Landscape architects operate in much the same was as traditional architects. They are responsible for both the functional and aesthetic layout of a design. The principal difference is in the medium in which they work. Landscape architects use living canvases, such as grasses, flowers and trees, as well as traditional construction materials such as concrete to enhance and beautify outdoor spaces. Landscape architects design and plan out green spaces for a number of different clients. They can work on large-scale projects such as public use spaces like parks and recreational areas, as well as major commercial and industrial sites. In these instances, landscape architects often work closely with local government commissions and traditional architects when planning out the ideal landscape to enhance and complement the buildings they accompany. Landscape architects also work on smaller projects, such as private homes. In these instances, they will work closely with the homeowner to create a living landscape that suits the individual's personal taste.
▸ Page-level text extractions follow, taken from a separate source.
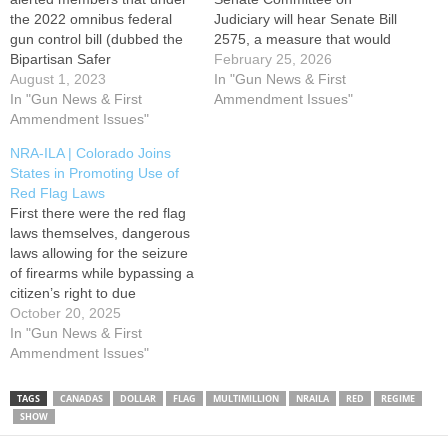
the 2022 omnibus federal
Judiciary will hear Senate Bill
gun control bill (dubbed the
2575, a measure that would
Bipartisan Safer
dramatically increase
February 25, 2026
Communities Act or BSCA)
August 1, 2023
penalties associated with
In "Gun News & First
that the U.S. taxpayer is
In "Gun News & First
Hawaii's already
Ammendment Issues"
funding state Red Flag gun
Ammendment Issues"
unconstitutional Gun
confiscation orders. On July
Violence Protective Orders
NRA-ILA | Colorado Joins
25, a group of federal
(GVPOs), commonly known
States in Promoting Use of
lawmakers led by Sen.
as red flag orders. Please
Red Flag Laws
Roger Marshall (R-Kans.)
consider submitting
First there were the red flag
and…
testimony OPPOSING SB
laws themselves, dangerous
2575 through the Hawaii…
laws allowing for the seizure
of firearms while bypassing a
citizen’s right to due
process. Now that 21 states
October 20, 2025
have enacted red flag laws,
In "Gun News & First
the next step has been to
Ammendment Issues"
make more people, beyond
legal or law enforcement
TAGS
CANADAS
DOLLAR
FLAG
MULTIMILLION
NRAILA
RED
REGIME
professionals, eligible to…
SHOW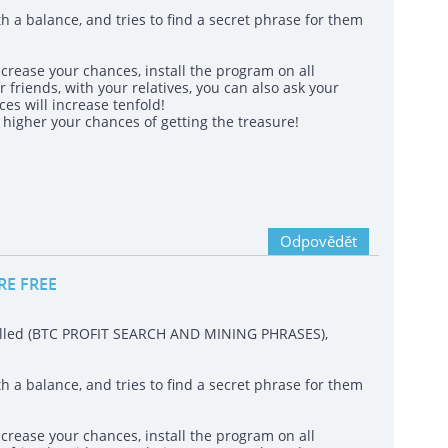
h a balance, and tries to find a secret phrase for them
crease your chances, install the program on all
 friends, with your relatives, you can also ask your
es will increase tenfold!
igher your chances of getting the treasure!
Odpovědět
RE FREE
called (BTC PROFIT SEARCH AND MINING PHRASES),
h a balance, and tries to find a secret phrase for them
crease your chances, install the program on all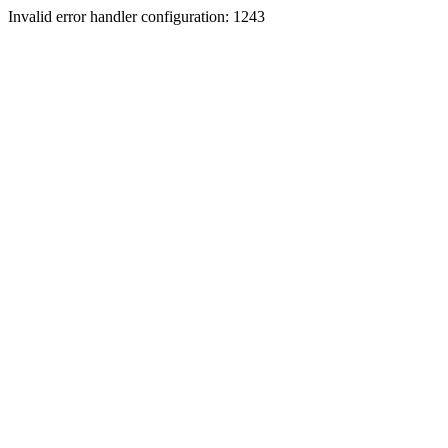
Invalid error handler configuration: 1243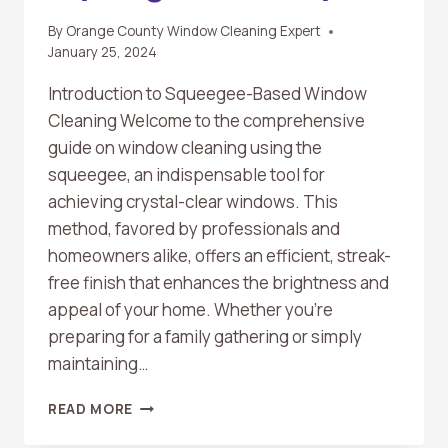
By
Orange County Window Cleaning Expert
January 25, 2024
Introduction to Squeegee-Based Window
Cleaning Welcome to the comprehensive
guide on window cleaning using the
squeegee, an indispensable tool for
achieving crystal-clear windows. This
method, favored by professionals and
homeowners alike, offers an efficient, streak-
free finish that enhances the brightness and
appeal of your home. Whether you’re
preparing for a family gathering or simply
maintaining…
THE
READ MORE
ULTIMATE
GUIDE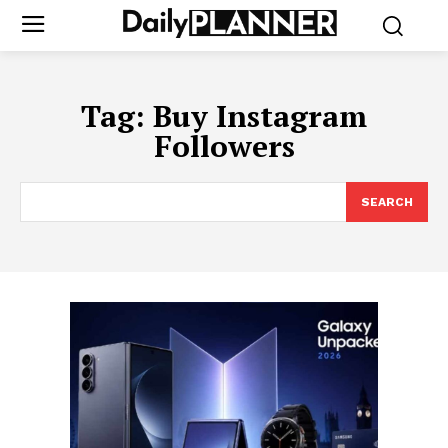
Tag:
Buy Instagram
Followers
SEARCH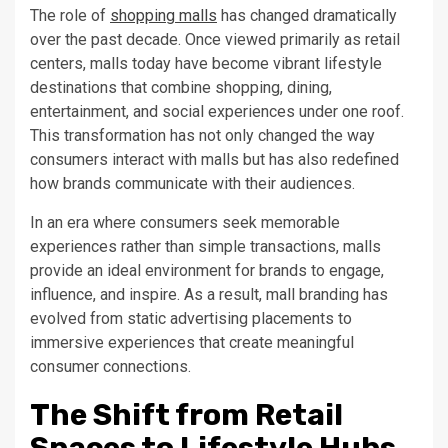
The role of
shopping malls
has changed dramatically
over the past decade. Once viewed primarily as retail
centers, malls today have become vibrant lifestyle
destinations that combine shopping, dining,
entertainment, and social experiences under one roof.
This transformation has not only changed the way
consumers interact with malls but has also redefined
how brands communicate with their audiences.
In an era where consumers seek memorable
experiences rather than simple transactions, malls
provide an ideal environment for brands to engage,
influence, and inspire. As a result, mall branding has
evolved from static advertising placements to
immersive experiences that create meaningful
consumer connections.
The Shift from Retail
Spaces to Lifestyle Hubs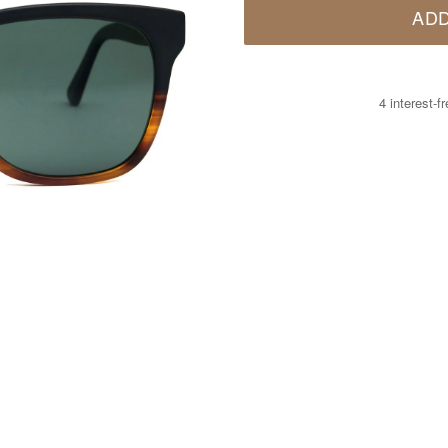
ADD
4 interest-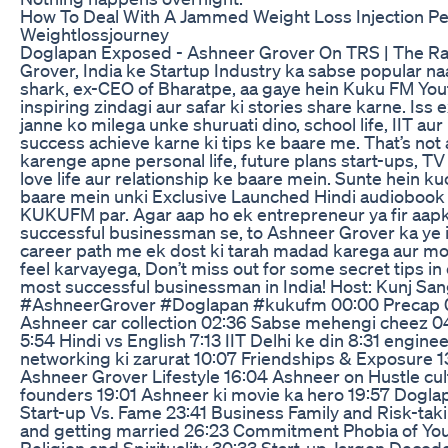
How To Deal With A Jammed Weight Loss Injection Pe
Weightlossjourney
Doglapan Exposed - Ashneer Grover On TRS | The Ra
Grover, India ke Startup Industry ka sabse popular n
shark, ex-CEO of Bharatpe, aa gaye hein Kuku FM You
inspiring zindagi aur safar ki stories share karne. Iss
janne ko milega unke shuruati dino, school life, IIT aur
success achieve karne ki tips ke baare me. That’s not 
karenge apne personal life, future plans start-ups, TV
love life aur relationship ke baare mein. Sunte hein ku
baare mein unki Exclusive Launched Hindi audiobook 
KUKUFM par. Agar aap ho ek entrepreneur ya fir aapk
successful businessman se, to Ashneer Grover ka ye 
career path me ek dost ki tarah madad karega aur m
feel karvayega, Don’t miss out for some secret tips in
most successful businessman in India! Host: Kunj San
#AshneerGrover #Doglapan #kukufm 00:00 Precap 00
Ashneer car collection 02:36 Sabse mehengi cheez 0
5:54 Hindi vs English 7:13 IIT Delhi ke din 8:31 enginee
networking ki zarurat 10:07 Friendships & Exposure 13
Ashneer Grover Lifestyle 16:04 Ashneer on Hustle cult
founders 19:01 Ashneer ki movie ka hero 19:57 Dogla
Start-up Vs. Fame 23:41 Business Family and Risk-taki
and getting married 26:23 Commitment Phobia of Yout
Religion and Spirituality 30:33 Start-up Jargon Decod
Landscape architects are required to be registered in the state in which they practice. These registration requirements vary by location, but most require a degree as well as an exam for licensing. As the economy and housing market rebounds, the outlook for landscape architects is very promising. The market for these services is closely tied to the construction industry, as new construction requires the services of landscape architects to complement the aesthetics of the buildings being planned.
Landscape Architect Tasks
Coordinate with engineers, urban planners, and other specialists to meet all project goals.
Design site plans, specifications and estimates for solutions, including working with or removing existing land features.
Consult with clients to determine needs, scope, vision, and budget for physical landscape.
Balance needs for safety, beauty, cost, and utility in final execution of plans.